BNP Paribas impliquée dans le financement d'un achat illégal d'armes pendant le génocide rwandais ?

BNP Paribas dans le viseur de trois associations
BNP Paribas est accusé de « complicité de génocide, crimes contre l’humanité et de crimes de guerre ». © via lerevenu.com

Rwanda (Africapostnews) — Les associations Sherpa, Ibuka et le Collectif des parties civiles pour le Rwanda, ont déposé une plainte contre le groupe français BNP Paribas pour « complicité de génocide, de crimes contre l’humanité et de crimes de guerre » durant le génocide de 1994.

Selon la plainte de ces trois associations, BNP Paribas serait impliqué dans le financement d’un achat illégal d’armes.

Les faits remontent à juin 1994. BNP Paribas aurait débloqué à la demande de la Banque nationale du Rwanda une somme de 1,3 million de dollars. Elle est destinée à l’achat de 80 tonnes d’armes en provenance des Seychelles et à destination du Rwanda, pourtant sous embargo de l’ONU.

En effet, le conseil de sécurité de l’ONU avait voté une résolution interdisant toute livraison d’armes à destination du Rwanda.

« Ces armes ont servi à équiper des miliciens qui ont participé au génocide » explique Jacques Morel, spécialiste du Rwanda.

« Il y a eu beaucoup de massacres à la machette, mais aussi à l’arme automatique. Cette livraison d’armes en provenance des Seychelles était essentiellement constituée de kalachnikovs AK-47 » poursuit l’auteur du livre La France au cœur du génocide des Tutsi.

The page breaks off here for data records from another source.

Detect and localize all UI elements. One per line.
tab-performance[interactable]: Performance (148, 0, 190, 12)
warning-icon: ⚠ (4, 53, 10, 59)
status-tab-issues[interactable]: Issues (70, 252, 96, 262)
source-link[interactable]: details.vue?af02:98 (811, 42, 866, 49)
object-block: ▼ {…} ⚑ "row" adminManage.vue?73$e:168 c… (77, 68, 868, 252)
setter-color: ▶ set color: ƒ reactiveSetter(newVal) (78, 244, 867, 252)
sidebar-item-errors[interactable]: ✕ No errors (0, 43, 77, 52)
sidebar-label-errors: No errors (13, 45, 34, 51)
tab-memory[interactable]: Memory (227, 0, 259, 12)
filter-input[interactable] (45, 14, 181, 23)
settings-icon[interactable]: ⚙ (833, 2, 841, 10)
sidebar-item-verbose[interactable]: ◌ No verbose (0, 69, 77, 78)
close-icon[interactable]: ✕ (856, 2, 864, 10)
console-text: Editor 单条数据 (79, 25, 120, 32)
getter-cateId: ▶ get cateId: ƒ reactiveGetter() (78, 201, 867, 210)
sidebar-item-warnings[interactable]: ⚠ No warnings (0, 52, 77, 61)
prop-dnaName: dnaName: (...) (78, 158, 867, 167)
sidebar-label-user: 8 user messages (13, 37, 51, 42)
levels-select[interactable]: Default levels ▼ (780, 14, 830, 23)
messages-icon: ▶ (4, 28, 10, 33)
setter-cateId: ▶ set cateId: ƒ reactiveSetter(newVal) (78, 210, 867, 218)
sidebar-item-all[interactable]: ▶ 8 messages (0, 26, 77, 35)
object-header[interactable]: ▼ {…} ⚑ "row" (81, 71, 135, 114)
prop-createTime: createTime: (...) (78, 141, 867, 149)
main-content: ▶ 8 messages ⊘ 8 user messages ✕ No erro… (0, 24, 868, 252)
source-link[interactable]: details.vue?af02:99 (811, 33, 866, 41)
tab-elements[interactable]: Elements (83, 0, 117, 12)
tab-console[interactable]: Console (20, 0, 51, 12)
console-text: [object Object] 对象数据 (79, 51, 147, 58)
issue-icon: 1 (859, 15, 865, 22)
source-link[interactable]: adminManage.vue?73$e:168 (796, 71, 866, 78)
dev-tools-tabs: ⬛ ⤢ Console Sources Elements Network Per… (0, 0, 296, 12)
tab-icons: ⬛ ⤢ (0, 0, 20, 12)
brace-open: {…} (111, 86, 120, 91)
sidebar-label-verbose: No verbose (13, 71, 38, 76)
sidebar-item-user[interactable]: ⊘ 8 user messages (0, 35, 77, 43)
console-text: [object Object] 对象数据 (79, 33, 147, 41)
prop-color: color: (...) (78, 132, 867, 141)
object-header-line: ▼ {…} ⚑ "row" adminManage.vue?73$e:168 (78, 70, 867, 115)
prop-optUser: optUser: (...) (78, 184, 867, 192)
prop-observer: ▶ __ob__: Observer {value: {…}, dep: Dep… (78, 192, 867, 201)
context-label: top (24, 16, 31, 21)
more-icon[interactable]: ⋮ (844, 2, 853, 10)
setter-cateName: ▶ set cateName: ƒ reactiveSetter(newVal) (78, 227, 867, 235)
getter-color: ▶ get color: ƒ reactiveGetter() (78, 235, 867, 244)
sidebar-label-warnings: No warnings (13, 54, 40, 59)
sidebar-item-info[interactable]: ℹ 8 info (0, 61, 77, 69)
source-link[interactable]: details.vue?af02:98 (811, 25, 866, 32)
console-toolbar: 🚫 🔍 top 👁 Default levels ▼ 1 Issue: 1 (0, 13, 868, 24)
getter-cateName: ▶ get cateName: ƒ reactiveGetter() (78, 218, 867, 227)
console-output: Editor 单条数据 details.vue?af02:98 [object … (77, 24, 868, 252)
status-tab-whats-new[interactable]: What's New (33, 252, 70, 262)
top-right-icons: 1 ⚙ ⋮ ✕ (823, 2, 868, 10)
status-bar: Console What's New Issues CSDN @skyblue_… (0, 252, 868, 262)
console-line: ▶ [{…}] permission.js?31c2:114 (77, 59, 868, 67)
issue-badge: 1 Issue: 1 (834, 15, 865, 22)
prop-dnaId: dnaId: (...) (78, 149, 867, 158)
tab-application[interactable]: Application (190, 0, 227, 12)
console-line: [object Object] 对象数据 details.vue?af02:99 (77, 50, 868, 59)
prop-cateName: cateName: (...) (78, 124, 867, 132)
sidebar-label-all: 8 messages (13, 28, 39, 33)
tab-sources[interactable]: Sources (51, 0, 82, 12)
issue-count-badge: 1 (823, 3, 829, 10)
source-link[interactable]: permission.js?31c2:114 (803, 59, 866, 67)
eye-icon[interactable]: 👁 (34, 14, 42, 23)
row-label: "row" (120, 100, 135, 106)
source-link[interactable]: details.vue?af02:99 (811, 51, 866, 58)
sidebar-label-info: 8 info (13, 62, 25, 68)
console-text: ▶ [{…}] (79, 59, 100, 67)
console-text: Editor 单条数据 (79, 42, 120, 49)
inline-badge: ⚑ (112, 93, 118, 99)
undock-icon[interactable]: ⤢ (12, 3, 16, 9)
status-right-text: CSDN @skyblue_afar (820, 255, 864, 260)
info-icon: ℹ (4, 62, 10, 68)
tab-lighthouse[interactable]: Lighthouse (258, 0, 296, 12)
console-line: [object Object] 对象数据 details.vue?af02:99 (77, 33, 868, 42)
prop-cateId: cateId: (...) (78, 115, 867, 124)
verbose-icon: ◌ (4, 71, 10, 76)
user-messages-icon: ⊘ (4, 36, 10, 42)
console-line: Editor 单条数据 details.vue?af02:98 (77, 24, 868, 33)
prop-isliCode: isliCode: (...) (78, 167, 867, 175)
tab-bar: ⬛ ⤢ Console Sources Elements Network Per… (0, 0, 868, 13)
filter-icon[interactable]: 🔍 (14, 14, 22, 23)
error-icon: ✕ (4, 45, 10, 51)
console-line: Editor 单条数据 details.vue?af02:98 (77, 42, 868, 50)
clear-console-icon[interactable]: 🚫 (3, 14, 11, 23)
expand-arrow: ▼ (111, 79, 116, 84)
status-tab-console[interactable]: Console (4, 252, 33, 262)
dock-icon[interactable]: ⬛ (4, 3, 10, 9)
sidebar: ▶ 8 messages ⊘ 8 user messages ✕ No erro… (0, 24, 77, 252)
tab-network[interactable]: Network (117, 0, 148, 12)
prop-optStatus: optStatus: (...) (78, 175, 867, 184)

Dans la plainte, il est aussi indiqué que la banque française aurait « validé l’ordre de paiement de la Banque nationale du Rwanda à M. Ehlers (un intermédiaire), ce que les autres banques s’étaient toutes refusées de faire », faisant d’elle « la seule banque à répondre par l’affirmative ».

C’est la première fois qu’une telle plainte est déposée contre une banque en France. Contactée, BNP Paribas dit ne pas disposer d’éléments suffisants pour le moment pour répondre à la plainte.

Le génocide rwandais qui a impliqués deux ethnies, les Tutsis et les Hutus, a fait plus d’un million de morts entre avril et juillet 1994.